Cumhuriyet Gazetesi’nin Çağlayan Adliyesi’nde süren yargılanmasına da değinen Kemalbay, “Önceki gün basın bayramıydı. Görüyorum ki basın özgürlüğü Çağlayan Adalet Sarayı'nda yargılanıyor, rehin alınmış durumda… O yüzden Çağlayan’da Cumhuriyet çalışanlarına yönelik hukuksuzluk, Ankara Sincan’da gerçekleşen bu katliam duruşmasındaki hukuksuzluk sebebiyle; yargı bağımsız olmadığı için bizler burada 'Vicdan ve Adalet Nöbeti'ndeyiz” dedi.

"5 HAZİRAN DAVASINDAKİ TAHLİYEDEN ENDİŞELİYİZ"

Kemalbay, 5 Haziran 2015’de HDP’nin Diyarbakır’da gerçekleştirdiği mitinge yönelik bombalı saldırı davasında yargılanan bir sanığın tahliye edilmesine de tepki gösterdi. Kemalbay, “Dün Ankara’da 5 Haziran davasının duruşması vardı. 5 Haziran, aslında 7 Hazirandan bu yana gelişen sivil darbenin başlangıcı olan bir katliamdı. IŞİD eliyle, Amed’de partimize yönelik yapılan bir katliamdı.  5 Haziran’daki katliam şeffaf bir şekilde araştırılsaydı, suçlular ortaya çıkarılarak cezalandırılsaydı, Suruç ve Ankara katliamları olmayacaktı. Daha sonra Türkiye’de gelişen bu karanlık atmosfer de gerçekleşmemiş olacaktı. Dün Ankara’da gerçekleştirilen duruşmada bu katliamın en önemli bir tanesi hakkında soruşturma tamamlanmadığı halde telefon görüşmeleri mahkemeye sunulmadığı halde serbest bırakılmıştır. Bu kişi, daha önce Brüksel’de havaalanına saldırı yapanlarla birlikte yakalanan kişidir.  Bu kişinin salıverilmesi ile ilgili endişe duyuyoruz. 5 Haziran aydınlatılsaydı Suruç’u 10 Ekimi yaşamazdık” dedi.

"BÜTÜN SİVİL ÖLÜMLERİNE KARŞI NÖBETTEYİZ"

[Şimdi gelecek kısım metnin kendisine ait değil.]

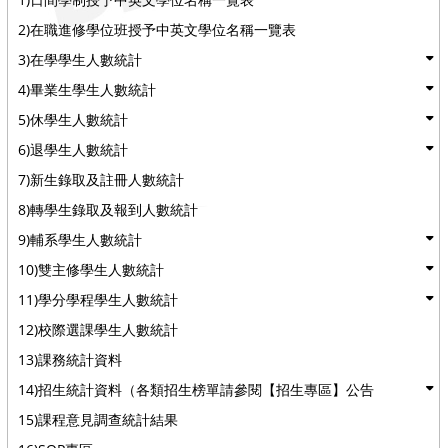
2)在職進修學位班授予中英文學位名稱一覽表
3)在學學生人數統計
4)畢業生學生人數統計
5)休學生人數統計
6)退學生人數統計
7)新生錄取及註冊人數統計
8)轉學生錄取及報到人數統計
9)輔系學生人數統計
10)雙主修學生人數統計
11)學分學程學生人數統計
12)校際選課學生人數統計
13)課務統計資料
14)招生統計資料（各類招生榜單請參閱【招生專區】公告
15)課程意見調查統計結果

Dersim’de öldürülen Necmettin öğretmene de değinen Kemalbay, “Partimiz ilk andan itibaren bu cinayeti kınadı. Bu coğrafyada başka bir Necmettin, Hakkari'de yedi çocuğuyla evinde otururken devlet güçlerinin evine yaptığı baskınla katledildi. Biz sivil katliamlarına duyarlı olacağız ama bütün sivil katliamlarına karşı aynı tavrı göstermeliyiz. Yüksekovalı Necmettin’in adı hiç bir yerde anılmıyor. Bizim başlattığımız nöbet bütün sivil ölümlere karşı mücadele etmek içindir” diye konuştu. Kemalbay, herkesi "Vicdan ve Adalet Nöbeti"ne destek vermeye çağırdı.

"OHAL REJİMİ KALDIRILINCAYA KADAR NÖBETTEYİZ"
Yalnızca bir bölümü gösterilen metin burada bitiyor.